> Task to carry out:
Using the material below, print the line that contains "working from blueprints or creating...", the line that contains "24 days ago", and every line in between, exactly and nothing else.

> Records for the task:
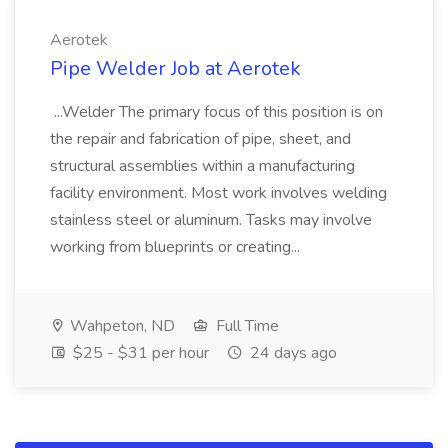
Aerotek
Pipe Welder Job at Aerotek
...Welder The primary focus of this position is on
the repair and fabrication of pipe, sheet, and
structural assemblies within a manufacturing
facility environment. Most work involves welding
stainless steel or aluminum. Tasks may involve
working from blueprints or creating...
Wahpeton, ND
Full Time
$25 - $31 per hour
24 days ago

--

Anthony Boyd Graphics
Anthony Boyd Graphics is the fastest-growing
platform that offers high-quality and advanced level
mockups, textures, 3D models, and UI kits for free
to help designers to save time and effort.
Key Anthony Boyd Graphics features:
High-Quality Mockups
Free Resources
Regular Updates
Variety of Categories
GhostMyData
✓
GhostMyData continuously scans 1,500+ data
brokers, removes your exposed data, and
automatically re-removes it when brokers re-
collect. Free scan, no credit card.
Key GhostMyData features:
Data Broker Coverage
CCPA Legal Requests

* * *

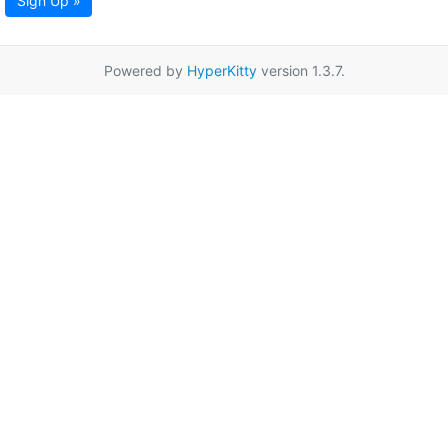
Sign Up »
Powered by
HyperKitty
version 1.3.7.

> Solution to this exercise:
working from blueprints or creating...
Wahpeton, ND
Full Time
$25 - $31 per hour
24 days ago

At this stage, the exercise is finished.